Gegen all das wollen wir nun ein durchdringendes, öffentliches Zeichen setzen. So machtvoll wir es überhaupt nur vermögen. Jeder Einzelne ist deshalb gefordert, hier nun wirklich mit zu machen. Nur dann bekommen wir jene erforderliche Menge auf die Straße, die dann auch republikweit gehört wird – besonders unter den Augen der (großenteils eher ‚linken‘) Hamburger Medien von Stern, Spiegel, Zeit, NDR, Mopo, Abendblatt & Co.

Deshalb kommen Sie bitte alle zur Demonstration unserer Alternative für Deutschland gegen die aktuelle Flüchtlings- und Asylpolitik der Bundesregierung und des Hamburger Senats.

Sonnabend, den 31. Oktober 2015, am Steintorplatz beim Hamburger Hauptbahnhof. Wir sammeln uns dort ab 13:00 Uhr. Die Startkundgebung beginnt um 13:30 Uhr und wir setzen uns dann in Bewegung in Richtung Gänsemarkt, um dort gegen 14:45 Uhr unsere Abschluss-Kundgebung zu veranstalten.

Auch die Landesverbände Niedersachsen, Schleswig-Holstein, Mecklenburg-Vorpommern und Bremen haben ihre Unterstützung durch Teilnehmer zuge-sagt. Auch namhafte Unterstützung aus dem Bundesvorstand der AfD hat sich angekündigt. Die Polizei wird unseren Demonstrationszug schützen. Gerne dürfen Sie auch Freunde und Verwandte sowie Kollegen und Nachbarn zu dieser Demonstration einladen. Viele originelle, große Banner, Plakate und Slogans, die unsere Anliegen deutlich machen, haben wir für diesen Event vorbereitet.

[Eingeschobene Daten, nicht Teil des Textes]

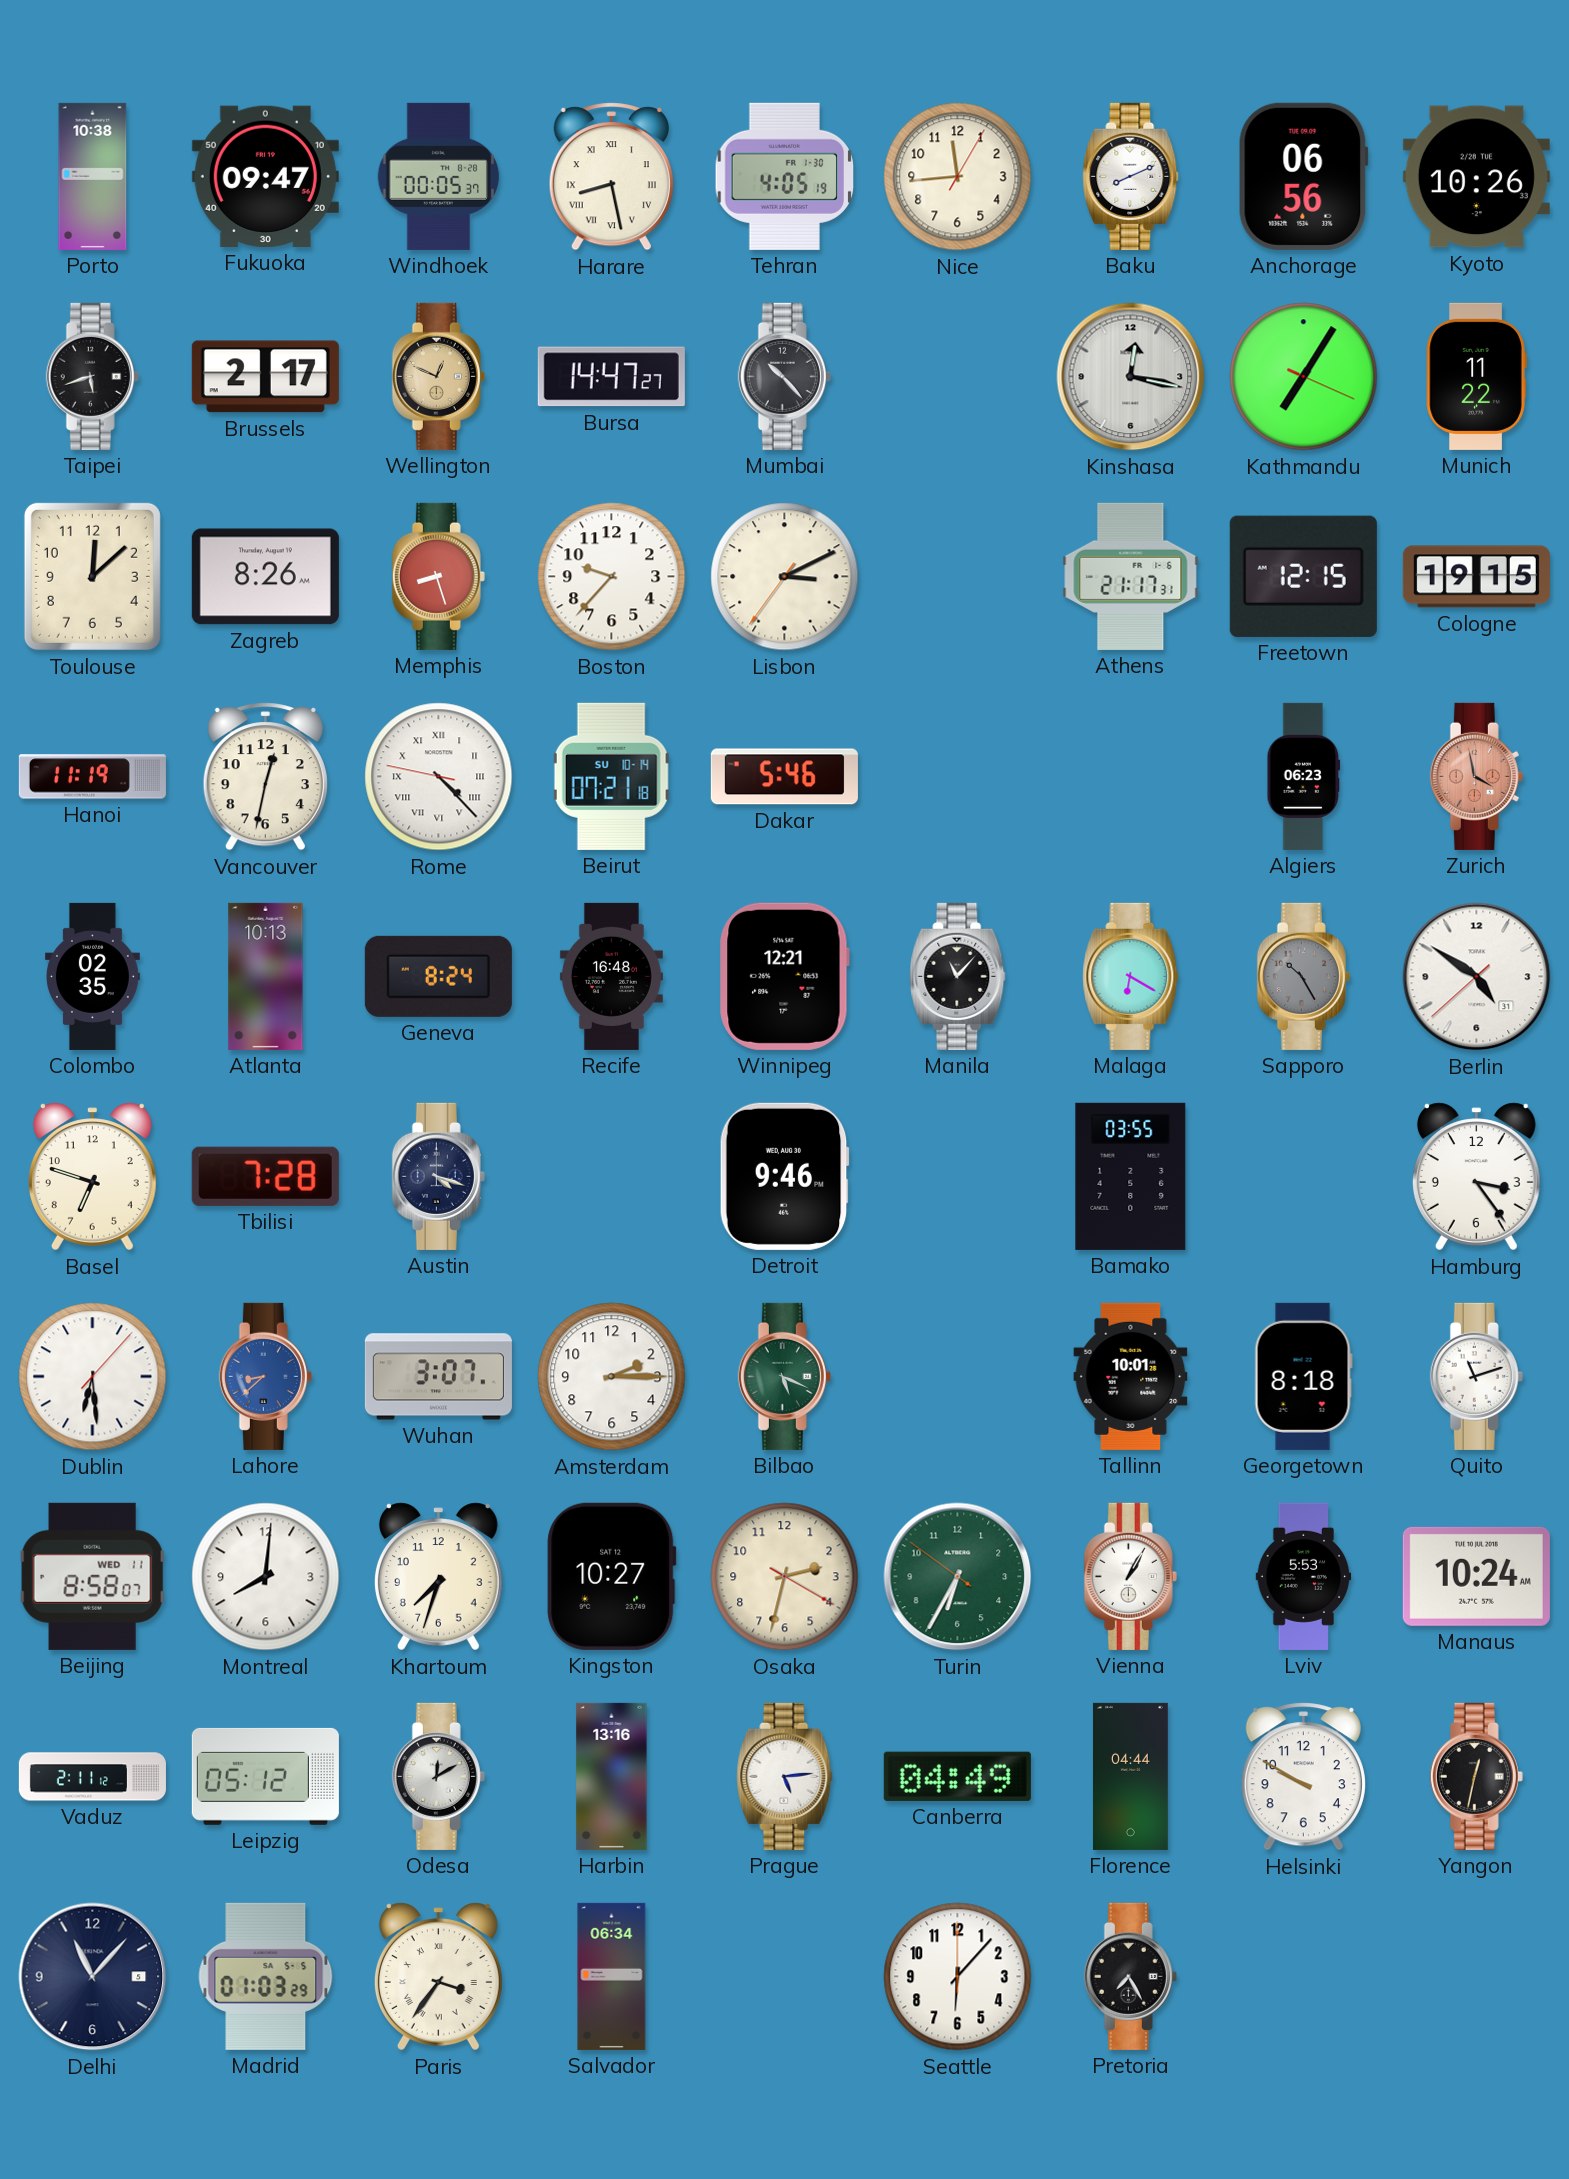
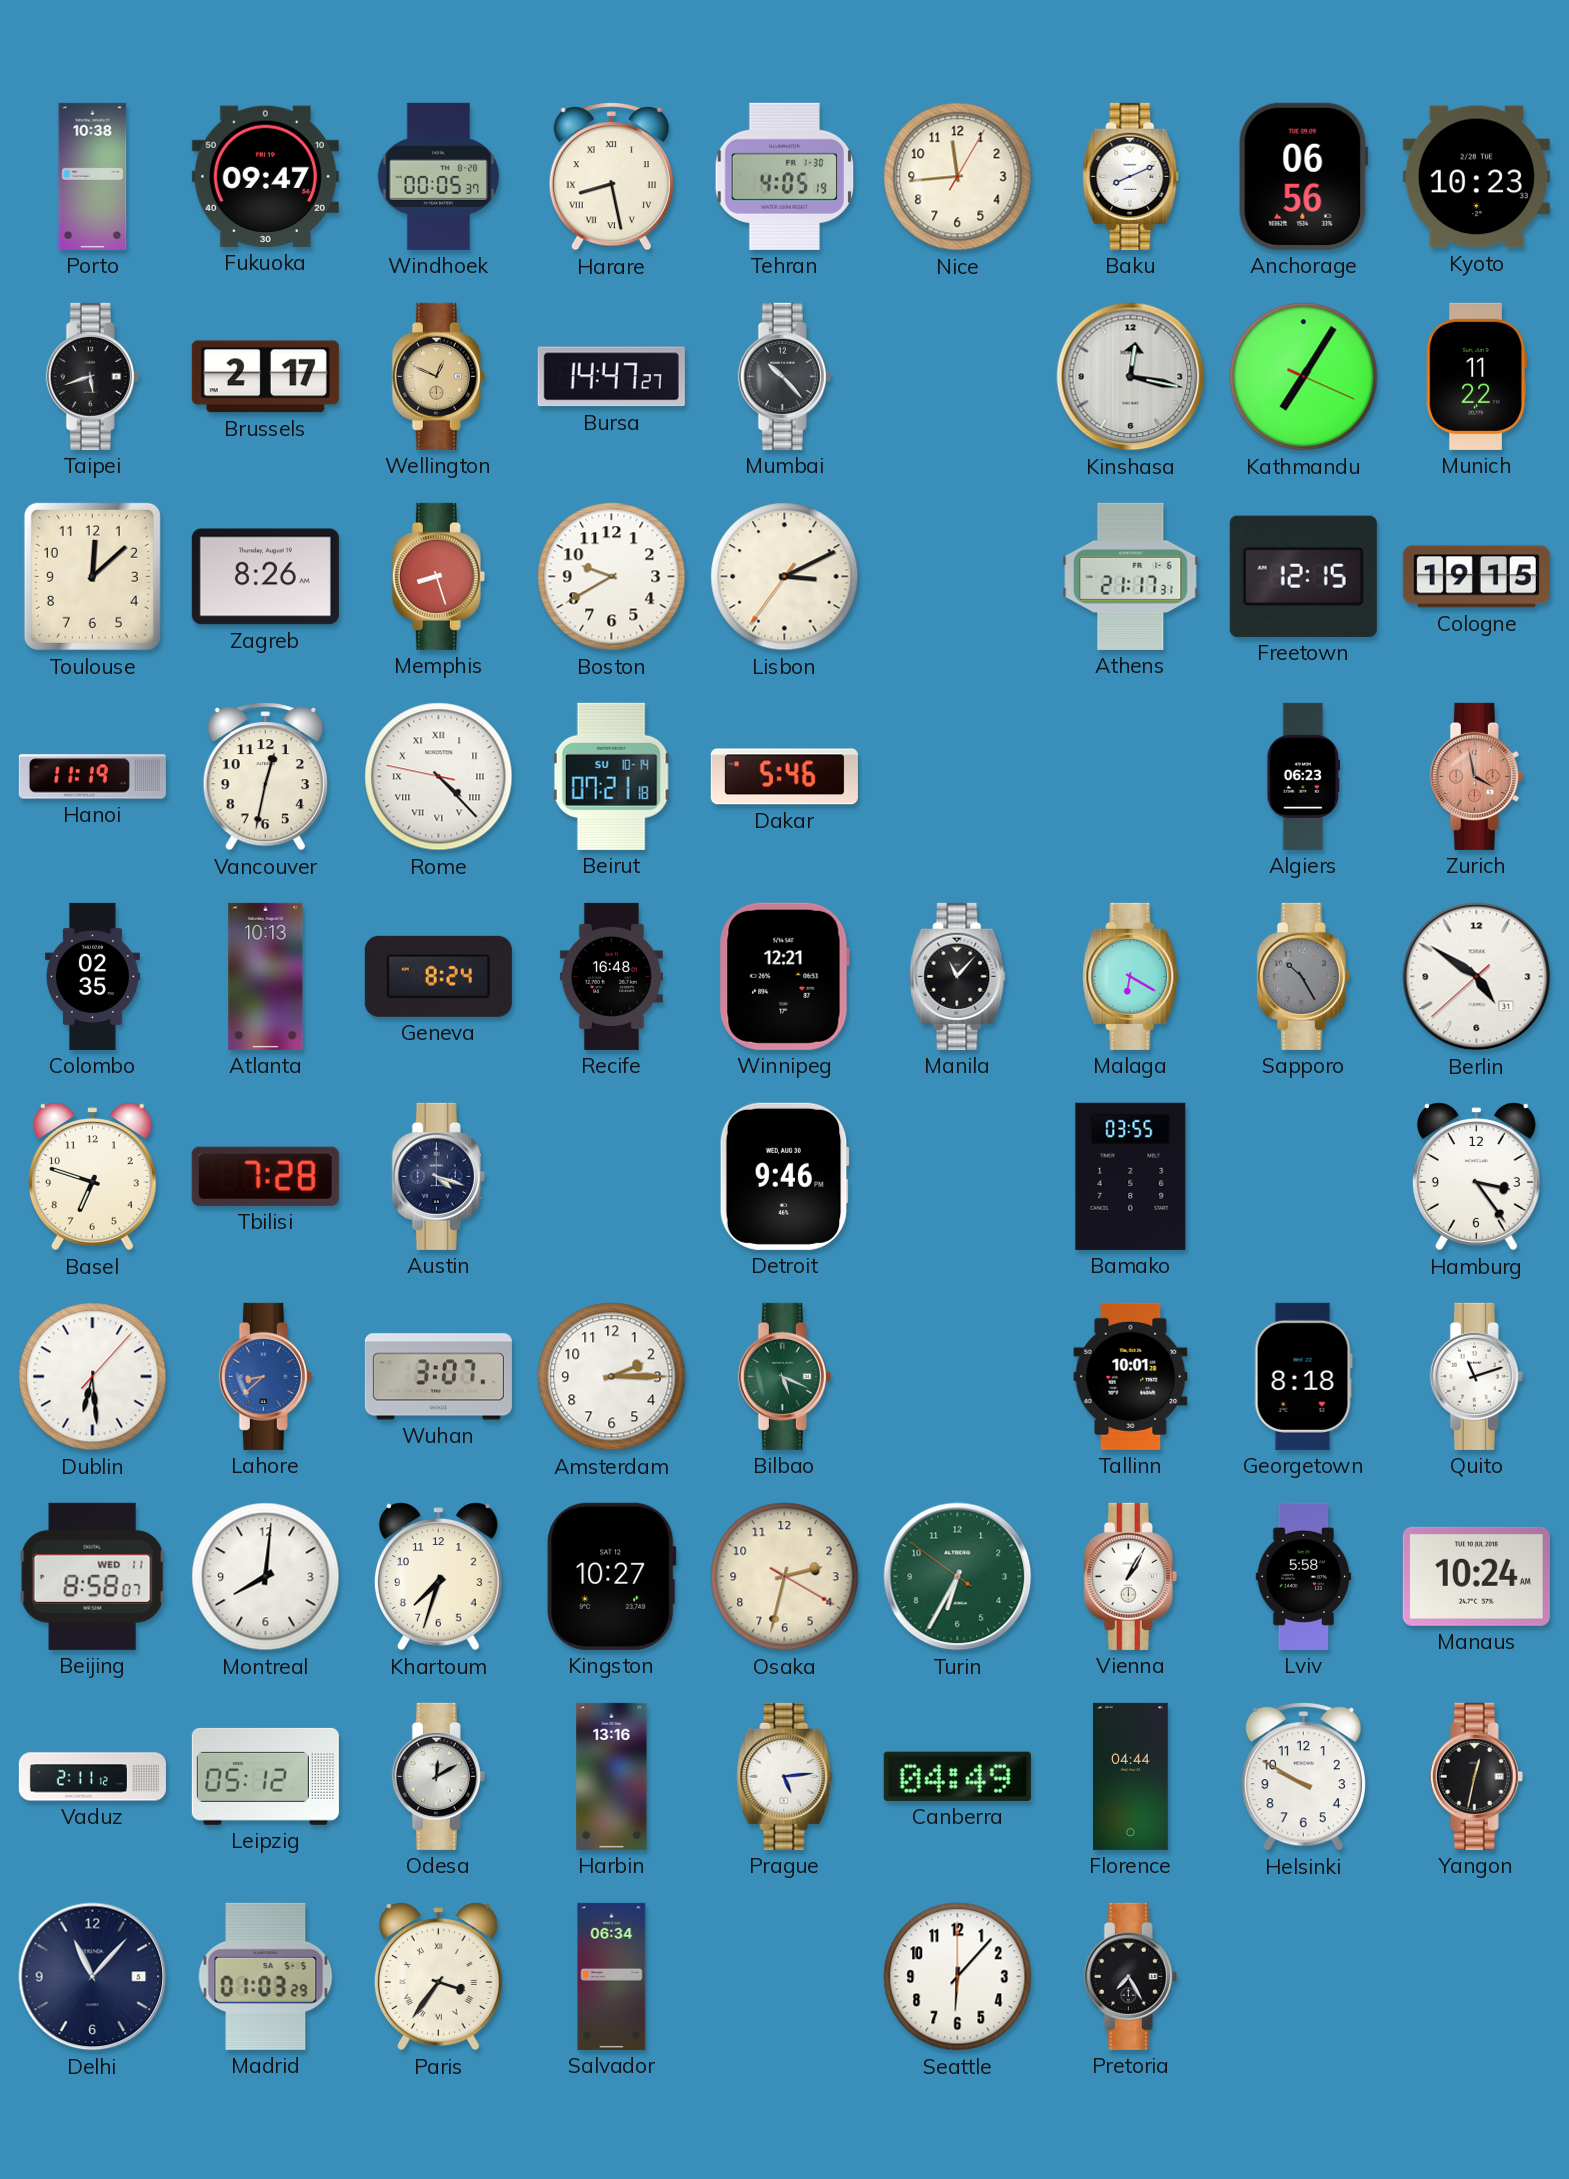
Kyoto: 10:26 -> 10:23
Boston: 9:37 -> 9:40
Lviv: 5:53 -> 5:58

Am besten kommen sie in Freizeitkleidung und mit Freude daran, viele neue Parteifreunde und Mitstreiter – überhaupt die große Gemeinschaft unserer AfD – näher kennenzulernen. So können wir miteinander in Hamburg mutig auftreten und auch die Kraft persönlich verspüren, die wir nur in Ge-schlossenheit zusammen entfalten können. Und so auch die Verzweiflung und Machtlosigkeit hinter uns lassen, die jeder isolierte Einzelne bisweilen ver-spüren mag.

Liebe Parteifreunde, noch nie waren wir selbst – jeder einzelne von uns – so gefordert wie heute.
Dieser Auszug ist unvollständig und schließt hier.